The Hirschfeld Centre’s dance club, Flikkers Disco, not only offered a default to a non-existent commercial scene but over time became a home-from-home for young men and women alienated from their biological families. The community centre would remain open on Christmas Day, volunteers serving dinner, and it pushed the boundaries of licensing by staging all-night discos. Book clubs, cinema screenings and outreach groups proliferated, along with a variety of political and campaigning groups.

Throughout its history, the Hirschfeld Centre accommodated emerging groups like Gay Health Action, the Dublin Lesbian And Gay Men’s Collective and other ad-hoc campaigns. Flikkers began hosting mixed-gay club nights, notably - The Cage - from the mid-’80s and regularly rented the space to student unions, NGOs and campaigning groups like Women’s Right To Choose.

A limited company was set up to purchase the building, acting as a holding company for NGF. Secured by a mortgage from Senator David Norris and guarantees from other board members, the purchase of Number 10 put huge pressure on already strained resources. Flikkers became the cash cow, funding not only bank repayments but the maintenance of the building, the administration of NGF, running of the Hirschfeld Centre and a raft of high quality publications like In Touch, Identity and Out magazine.

The late ‘80s was a particularly brutal time both for NGF and the building, as it struggled through the grim economic climate, unable to access statutory funding of any kind. For a time, the organisation lost its way, consumed with keeping the Hirschfeld Centre afloat as people continued to emigrate and increasingly die of AIDS complications.

On Nov 5, 1987, the Hirschfeld Centre was set alight, followed a week later by the destruction of Sides Danceclub (Ireland’s first commercial gay dance club), promoting many to fear an anti-gay backlash.

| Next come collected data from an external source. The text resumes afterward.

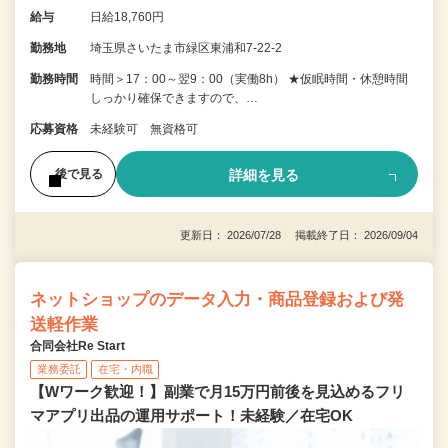
給与
日給18,760円
勤務地
埼玉県さいたま市緑区東浦和7-22-2
勤務時間
時間＞17：00～翌9：00（実働8h） ★仮眠時間・休憩時間
しっかり確保できますので、…
応募資格
未経験可 無資格可
詳細を見る
後で見る
更新日： 2026/07/28 掲載終了日： 2026/09/04
ネットショップのデータ入力・商品登録および発
送軽作業
合同会社Re Start
業務委託
在宅・内職
【Wワーク歓迎！】副業で月15万円前後を見込めるフリ
マアプリ出品の運用サポート！未経験／在宅OK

Refused a grant of approximately IR£200,000 from the National Lottery, the building never recovered. NGF volunteers cleared the building of debris and installed a temporary office on the least damaged top floor of the building, facilitating the development of GCN and a burgeoning archives.

In the early 1990’s, the organisation slimmed down its administrative structure and renamed itself the National Lesbian And Gay Federation. It dropped its paid membership and set to developing GCN as a commercially-run publication.

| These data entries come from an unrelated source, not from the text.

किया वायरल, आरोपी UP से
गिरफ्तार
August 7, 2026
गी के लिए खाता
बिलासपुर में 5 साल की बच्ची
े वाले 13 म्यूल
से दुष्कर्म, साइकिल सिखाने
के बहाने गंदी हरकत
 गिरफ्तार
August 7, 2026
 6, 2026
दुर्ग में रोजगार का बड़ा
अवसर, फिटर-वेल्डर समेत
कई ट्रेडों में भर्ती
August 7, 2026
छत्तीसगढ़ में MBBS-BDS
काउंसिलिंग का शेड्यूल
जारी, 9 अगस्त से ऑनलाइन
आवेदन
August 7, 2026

Towards the late 1990’s, Number 10’s holding company, Hirschfeld Enterprises Ltd, issued NGF with an eviction order. A rancorous battle ensued, ending in the High Court in favour of Hirschfeld Enterprises who put a gagging order on GCN and NGF employees. To assuage its conscience, Hirschfeld Enterprises offered IR£50,000 towards the establishment of a new community centre - Outhouse, at Dublin’s Capel Street. After clearing outstanding liabilities, the company directors pocketed the remaining funds of a building that had risen in value during the speculative years of the early Septic Tiger.

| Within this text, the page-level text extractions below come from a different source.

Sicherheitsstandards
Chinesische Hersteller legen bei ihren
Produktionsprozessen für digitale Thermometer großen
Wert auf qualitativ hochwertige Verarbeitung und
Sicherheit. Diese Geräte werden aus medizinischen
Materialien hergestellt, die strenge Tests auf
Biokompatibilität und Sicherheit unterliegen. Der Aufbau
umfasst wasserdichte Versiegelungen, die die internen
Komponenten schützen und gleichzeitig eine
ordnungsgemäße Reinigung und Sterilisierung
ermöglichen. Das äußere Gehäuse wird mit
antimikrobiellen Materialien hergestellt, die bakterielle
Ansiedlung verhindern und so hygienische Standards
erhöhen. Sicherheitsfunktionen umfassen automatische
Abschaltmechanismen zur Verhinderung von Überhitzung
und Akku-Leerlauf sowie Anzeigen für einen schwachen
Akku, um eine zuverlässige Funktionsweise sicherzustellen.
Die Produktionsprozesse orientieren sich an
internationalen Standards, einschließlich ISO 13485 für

By this stage, the NLGF was shepherding GCN through its own choppy waters and facilitated the growth of its archives collection, now renamed the Irish Queer Archive. A steering group of historians, archivists and academics was appointed to oversee the ultimate transfer of the archive to permanent, safe storage. In 2008, the enormous collection of documents spanning 40 years of LGBT history was transferred to the National Library of Ireland, symbolically marking the State finally taking ownership of LGBT heritage.

The Hirschfeld Centre was by no means perfect but there’s no doubting its iconic, totemic status in Irish queer history. It allowed a generation of Irish LGBT people to come of age and take their place in the centre of Irish society. The results are all around us today. NXF publications, all of which remain to be digitised and made public, rank among some of the most important historical documents of modern Ireland.

As it enters middle-age, NXF can rightly claim an illustrious heritage. Long may it continue.